で、僕は川口市の芝っていうところで育っていたんですけども。その川口市芝からまた同じ川口市の違うところに引っ越して、それでその後に蕨に行くんですけども。なのでなんとなく、「川口が地元」っていう感覚がずっとあるんですよね。
それで、川口オートっていうのは地元だからっていうだけじゃなくて……僕の家は、まあ今はやっていないんですけども、ずっと八百屋だったんですよ。おじいちゃんが八百屋をやっていて。星野青果店っていう。で、親父がそれを継いで。僕ら家族も時折、そのお店を手伝っていたんですよ。で、自分の家にはお店がなくて、おじいちゃんの家にお店があったので。親父はそこに勤めに行っているっていう感じだったんだけども。ちっちゃい頃、そのお店を閉めるのだけを手伝いに行くっていうか。閉めるのを手伝って毎日、500円をもらうとか。そういう、バイトじゃないけども。ちょっとお手伝いみたいなことをしていて。

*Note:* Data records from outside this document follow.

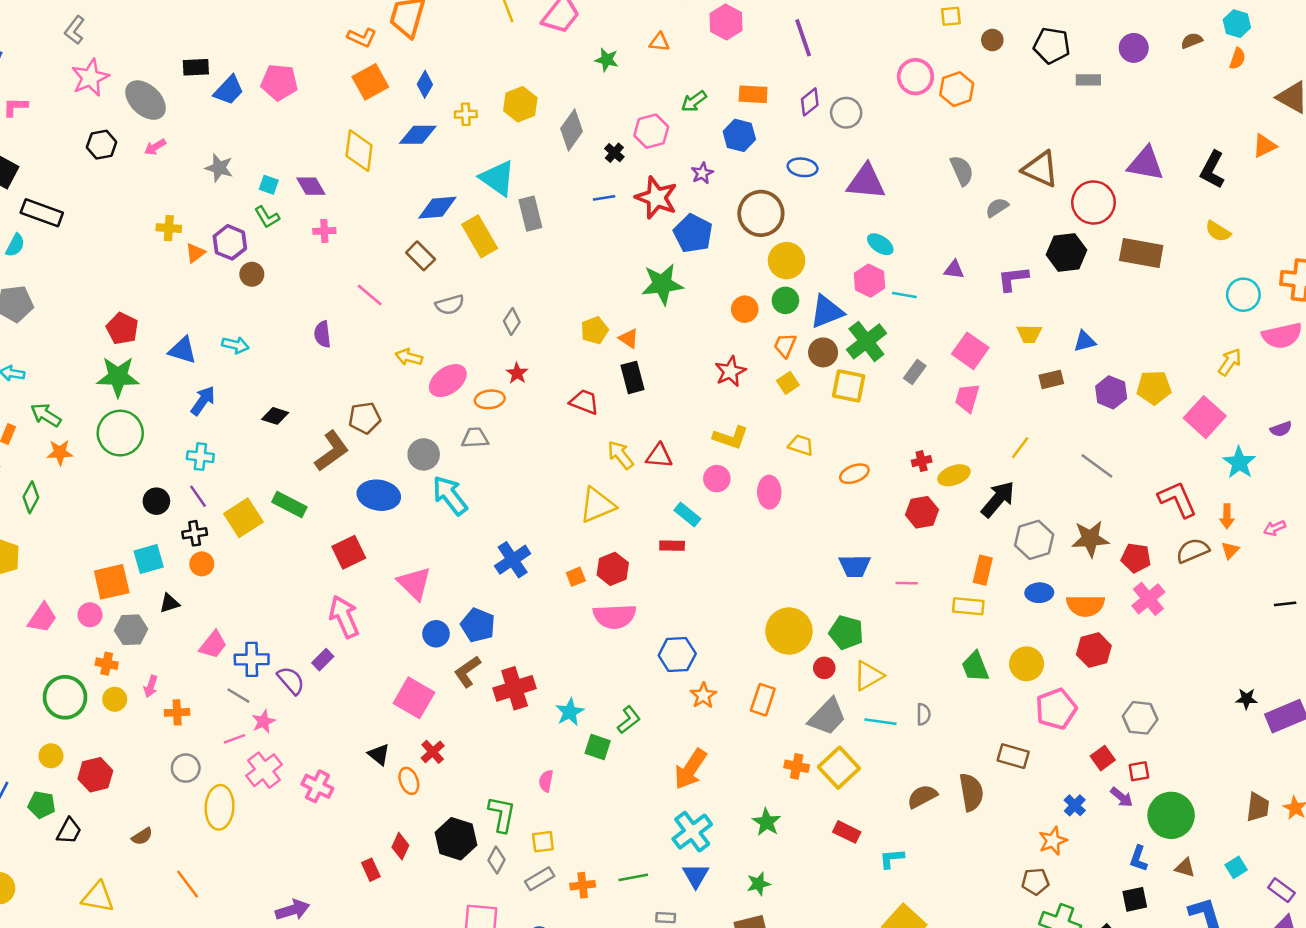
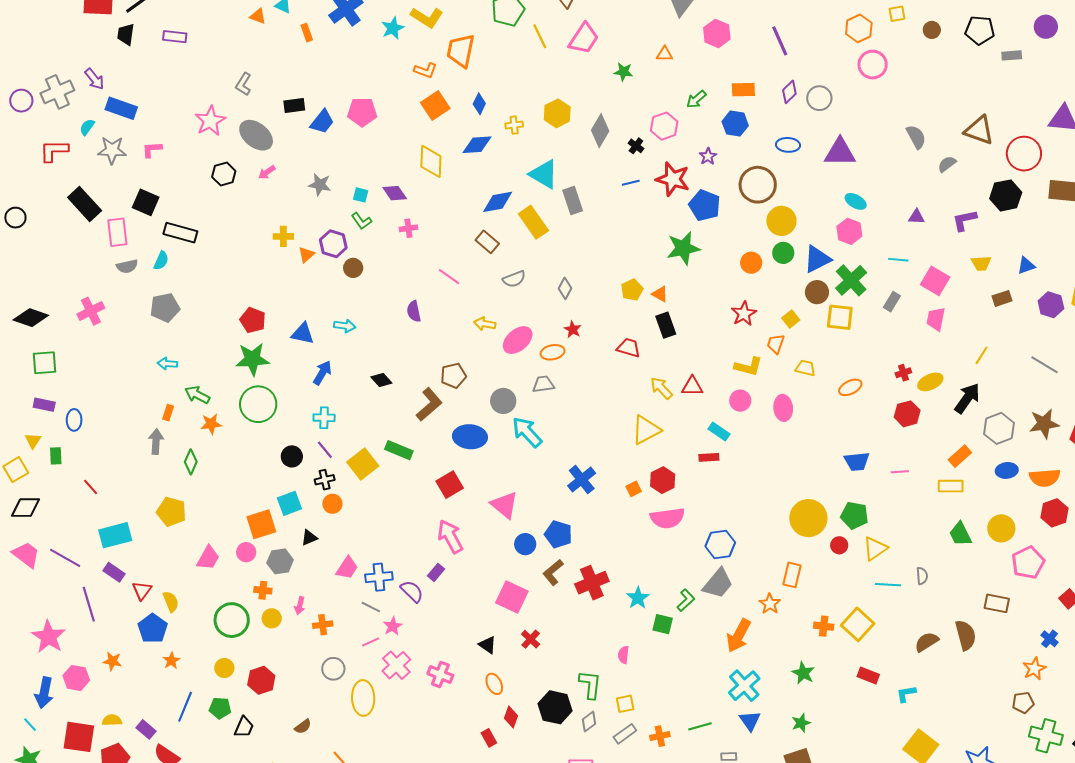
gray L-shape: (75, 30) -> (243, 84), moved
orange hexagon: (957, 89) -> (859, 28), moved
cyan line: (904, 295) -> (898, 260), moved
orange trapezoid: (785, 345) -> (776, 344), moved
black diamond: (275, 416) -> (381, 380), turned 35
orange rectangle: (983, 570) -> (960, 456), turned 40
orange star: (703, 696) -> (770, 604), moved
gray trapezoid: (827, 717) -> (718, 583), moved
orange ellipse: (409, 781) -> (494, 684), moved
gray diamond: (496, 860) -> (589, 722), turned 30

それで毎週金曜日だったかな? もしくは日曜日だったのか、ちょっと忘れちゃったんだけども。毎週1日、川口オートレース場の中にいろんな売店っていうか、食事処が山ほどあるんですけど。その中の何店舗かにうちの八百屋が野菜を卸していたんですよ。なので、毎週夜中に、そのオートレース場を閉めた後に親父と2人で野菜を運ぶっていうのを手伝わされていて。ちっちゃい頃はそれが嫌だったんだけども、でも今となっては割といい思い出で。その中で、僕は結構エッセイとかでも書いているけども。あんまり埼玉で、東京は近いとはいえ、なんとなくカルチャーに乏しいところだったんですよ。僕が育ったところは。
近所に本屋さんとレンタルCD屋があって、そこでなけなしのカルチャーをちっちゃい頃、摂取していて。で、自分があまり人とコミュニケーションを取るのが上手くなかったから。「学校が楽しい」っていうよりは家で本を読んでいる時とかゲームをやったり、音楽を聞いたりしている時っていうのがすごい楽しい時間だったんですよ。小学生の時に。で、そんな中、毎週1回、川口オートレース場に行くでしょう? もちろん、みんな閉めているから人は誰もいないわけですよ。そんな中で野菜を玄関先にいっぱい置いていくんだけども。玉ねぎ20キロとかバーッて運ぶんだけども。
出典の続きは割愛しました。